- _ACTION ITEM_
Wherever a line in the records below contains "candidates", copy that line.

- _Transcribed page contents_
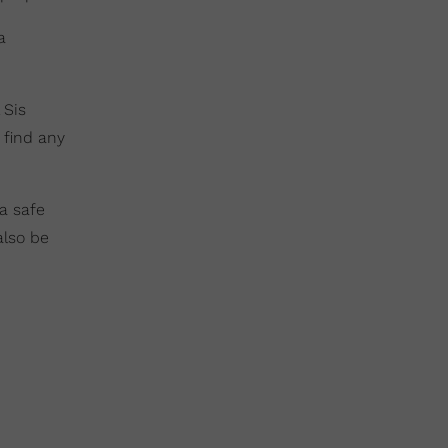
a
 Sis
 find any
a safe
also be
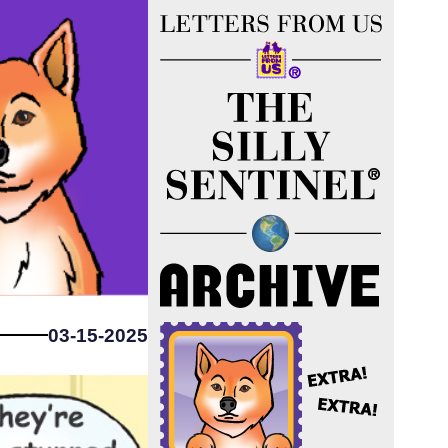
03-15-2025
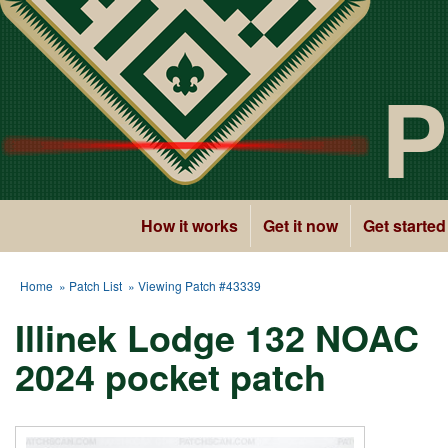
P
How it works
Get it now
Get started
Home
»
Patch List
» Viewing Patch #43339
Illinek Lodge 132 NOAC
2024 pocket patch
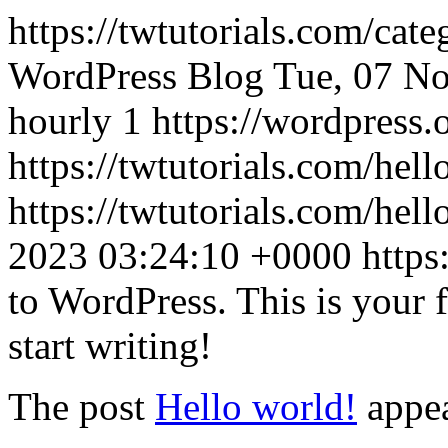
https://twtutorials.com/cat
WordPress Blog
Tue, 07 N
hourly
1
https://wordpress.
https://twtutorials.com/hell
https://twtutorials.com/he
2023 03:24:10 +0000
https
to WordPress. This is your fi
start writing!
The post
Hello world!
appea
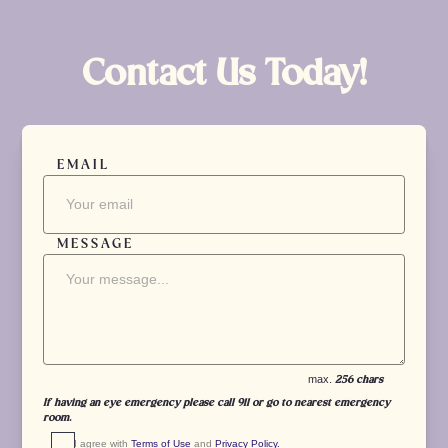
Contact Us Today!
EMAIL
MESSAGE
max.
256 chars
If having an eye emergency please call 911 or go to nearest emergency
room.
I agree with 
Terms of Use
 and 
Privacy Policy.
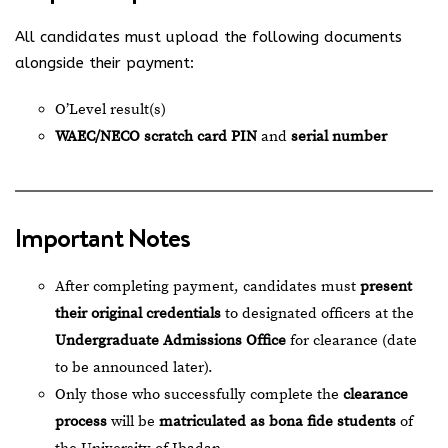
All candidates must upload the following documents
alongside their payment:
O’Level result(s)
WAEC/NECO scratch card PIN
and
serial number
Important Notes
After completing payment, candidates must
present
their original credentials
to designated officers at the
Undergraduate Admissions Office
for clearance (date
to be announced later).
Only those who successfully complete the
clearance
process
will be
matriculated as bona fide students
of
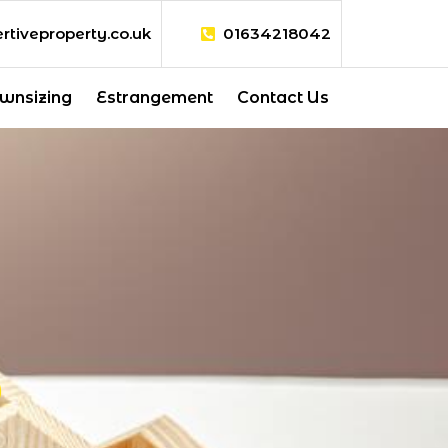
rtiveproperty.co.uk
01634218042
wnsizing
Estrangement
Contact Us
S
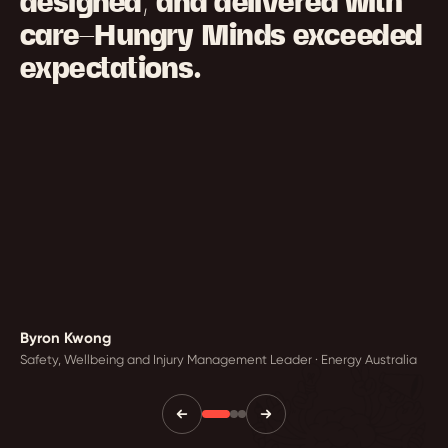
designed, and delivered with
care—Hungry Minds exceeded
expectations.
Byron Kwong
Safety, Wellbeing and Injury Management Leader · Energy Australia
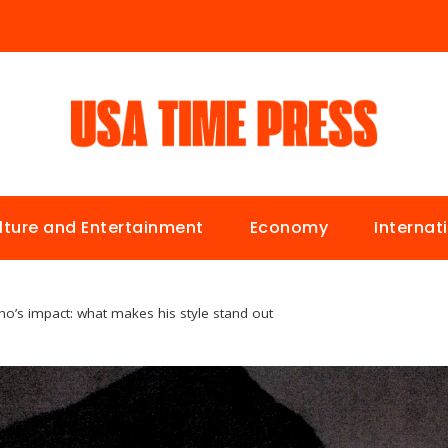
lture and Entertainment
Economy
Internat
ano’s impact: what makes his style stand out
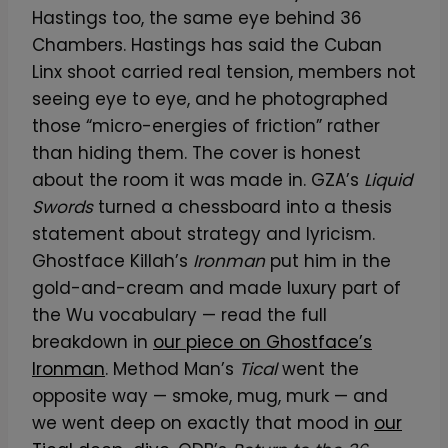
Hastings too, the same eye behind 36
Chambers. Hastings has said the Cuban
Linx shoot carried real tension, members not
seeing eye to eye, and he photographed
those “micro-energies of friction” rather
than hiding them. The cover is honest
about the room it was made in. GZA’s
Liquid
Swords
turned a chessboard into a thesis
statement about strategy and lyricism.
Ghostface Killah’s
Ironman
put him in the
gold-and-cream and made luxury part of
the Wu vocabulary — read the full
breakdown in
our piece on Ghostface’s
Ironman
. Method Man’s
Tical
went the
opposite way — smoke, mug, murk — and
we went deep on exactly that mood in
our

- _RESPONSE TO THIS EXERCISE_
All candidates must upload the following documents
After completing payment, candidates must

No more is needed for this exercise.